S3.3 Issuance of New Notes. Oxford warrants and agrees
that its has the legal right, power and authority to issue the
New Notes pursuant to this Agreement and covenants that the
delivery to Purchasers of the New Notes pursuant to the
provisions of this Agreement will transfer to Purchasers valid
title to the New Notes, free and clear of all liens,
encumbrances, restrictions and claims of every kind.
S3.4 Convertible Notes. Oxford warrants and agrees that
the aggregate amount of Convertible Notes issued and outstanding
is $4,421,310.59 and that Oeri Finance is the record holder of
Convertible Notes having an aggregate amount owed of
$3,918,695.59; and that upon delivery to Oxford of validly
executed assignment and transfer documents, transferring title of
the Convertible Notes from Oeri to the Purchasers as described
herein, Oxford will transfer record ownership of such Convertible
Notes to the Purchasers.
S3.5 Subsidiaries. Set forth in Schedule 3.5 is a list of
each of Oxford's subsidiaries. Each subsidiary is a corporation
duly organized, validly existing and in good standing under the
laws of the jurisdiction of its incorporation, as set forth in
such schedule. References in this Agreement to Oxford shall be
deemed to include each and every subsidiary of Oxford unless
otherwise specifically stated.
S3.6 Public Filings. Attached hereto as Schedule 3.6 is a
complete listing of all public filings made by Oxford since
December 31, 1995 (the _Public Filings_). Oxford hereby
represents and warrants that the information disclosed in the
Public Filings (which term shall not include any information or
documents incorporated therein by reference) were true and
accurate in all material respects at the time they were filed,
and did not, at the time they were filed, contain any untrue
statement of a material fact, or omit any statement of a material
fact necessary in order to make the statements contained therein
not misleading.

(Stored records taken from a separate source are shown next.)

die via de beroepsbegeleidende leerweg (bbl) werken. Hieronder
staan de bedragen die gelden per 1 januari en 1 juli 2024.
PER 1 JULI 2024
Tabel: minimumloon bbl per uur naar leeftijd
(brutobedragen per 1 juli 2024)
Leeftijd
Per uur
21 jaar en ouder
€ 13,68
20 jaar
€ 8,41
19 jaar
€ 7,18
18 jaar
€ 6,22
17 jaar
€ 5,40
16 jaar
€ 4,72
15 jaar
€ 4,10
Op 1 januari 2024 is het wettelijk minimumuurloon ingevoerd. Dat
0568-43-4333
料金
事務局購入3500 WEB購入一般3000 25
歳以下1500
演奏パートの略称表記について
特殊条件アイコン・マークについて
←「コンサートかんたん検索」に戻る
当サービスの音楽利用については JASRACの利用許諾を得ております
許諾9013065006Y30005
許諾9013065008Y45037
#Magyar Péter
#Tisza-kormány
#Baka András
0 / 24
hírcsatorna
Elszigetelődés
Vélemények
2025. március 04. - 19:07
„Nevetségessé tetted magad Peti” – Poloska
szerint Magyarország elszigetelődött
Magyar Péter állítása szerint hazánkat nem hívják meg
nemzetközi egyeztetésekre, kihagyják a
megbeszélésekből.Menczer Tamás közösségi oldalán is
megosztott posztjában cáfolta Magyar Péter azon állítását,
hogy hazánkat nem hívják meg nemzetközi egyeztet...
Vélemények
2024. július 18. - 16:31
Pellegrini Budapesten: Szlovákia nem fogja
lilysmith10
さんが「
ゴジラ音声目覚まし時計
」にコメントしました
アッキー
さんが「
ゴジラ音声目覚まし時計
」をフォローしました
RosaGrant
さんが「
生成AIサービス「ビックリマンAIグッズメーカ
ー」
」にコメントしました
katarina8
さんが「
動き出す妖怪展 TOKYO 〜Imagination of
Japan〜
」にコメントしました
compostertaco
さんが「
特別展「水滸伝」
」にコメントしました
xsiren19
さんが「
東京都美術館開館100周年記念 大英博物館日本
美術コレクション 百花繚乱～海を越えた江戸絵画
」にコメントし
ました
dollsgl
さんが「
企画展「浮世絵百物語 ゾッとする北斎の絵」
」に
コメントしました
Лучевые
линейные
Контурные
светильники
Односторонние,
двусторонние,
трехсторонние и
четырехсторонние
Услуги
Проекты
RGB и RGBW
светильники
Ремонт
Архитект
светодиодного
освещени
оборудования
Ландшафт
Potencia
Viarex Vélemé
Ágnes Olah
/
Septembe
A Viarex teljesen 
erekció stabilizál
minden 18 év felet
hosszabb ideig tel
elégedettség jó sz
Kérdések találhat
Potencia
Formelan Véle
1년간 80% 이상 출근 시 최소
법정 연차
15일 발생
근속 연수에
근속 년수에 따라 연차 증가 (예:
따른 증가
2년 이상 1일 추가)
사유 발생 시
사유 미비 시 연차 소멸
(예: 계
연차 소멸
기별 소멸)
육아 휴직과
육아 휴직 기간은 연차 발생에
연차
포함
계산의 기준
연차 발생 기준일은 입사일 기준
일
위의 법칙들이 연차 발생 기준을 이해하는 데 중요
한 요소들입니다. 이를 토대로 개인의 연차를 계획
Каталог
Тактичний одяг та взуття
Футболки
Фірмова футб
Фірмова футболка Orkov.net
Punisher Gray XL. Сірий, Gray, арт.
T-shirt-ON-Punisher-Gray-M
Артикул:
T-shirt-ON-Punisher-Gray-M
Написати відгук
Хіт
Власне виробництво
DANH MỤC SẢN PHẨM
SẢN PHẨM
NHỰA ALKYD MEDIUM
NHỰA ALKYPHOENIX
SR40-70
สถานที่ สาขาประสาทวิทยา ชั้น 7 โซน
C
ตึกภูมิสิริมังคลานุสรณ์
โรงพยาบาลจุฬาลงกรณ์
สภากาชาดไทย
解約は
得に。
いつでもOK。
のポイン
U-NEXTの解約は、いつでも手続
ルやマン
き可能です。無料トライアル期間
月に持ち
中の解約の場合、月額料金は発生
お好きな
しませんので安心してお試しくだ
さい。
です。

Except as disclosed in the Public Filings or as
set forth in Schedule 3.6, there is no fact, action or event
known to Oxford or its officers which could materially or
adversely affects the business, prospects or financial condition
of Oxford, its properties or assets. The Public Filings include
all forms, reports and documents required to be filed by Oxford
with the Securities and Exchange Commission since December 31,
1995.
S3.7 Financial Statements. Oxford represents and warrants
that the Consolidated Statements of Financial Condition,
Consolidated Statements Of Operations, and Consolidated
Statements of Cash Flows included in the Public Filings (the
_Financial Statements_) have been prepared in accordance with
generally accepted accounting principles consistently followed
according to past practice throughout the periods indicated.
Such Financial Statements fairly present the financial condition
of Oxford at the respective dates thereof and, except as
indicated therein, reflect all claims against and all debts and
liabilities of Oxford, fixed or contingent, as at the date
thereof and fairly present the results of the operations of
Oxford and its subsidiaries and the changes in the financial
position for the periods indicated.
S3.8 No Material Changes. Since December 31, 1997, there
has been no material adverse change in the assets or liabilities,
or in the business or condition, financial or otherwise, or in
the results of operations, of Oxford. To the best knowledge,
information and belief of Oxford and its officers, no fact or
condition exists or is contemplated or threatened which might
cause such a change in the future. During the period from the
execution of this Agreement through the Closing Date, Oxford will
not take, nor agree to take: (i) any action which is not in the
ordinary course of its business operation or (ii) any action that
would have a material effect on the assets or liabilities of
Oxford, without the express written consent of the Purchasers.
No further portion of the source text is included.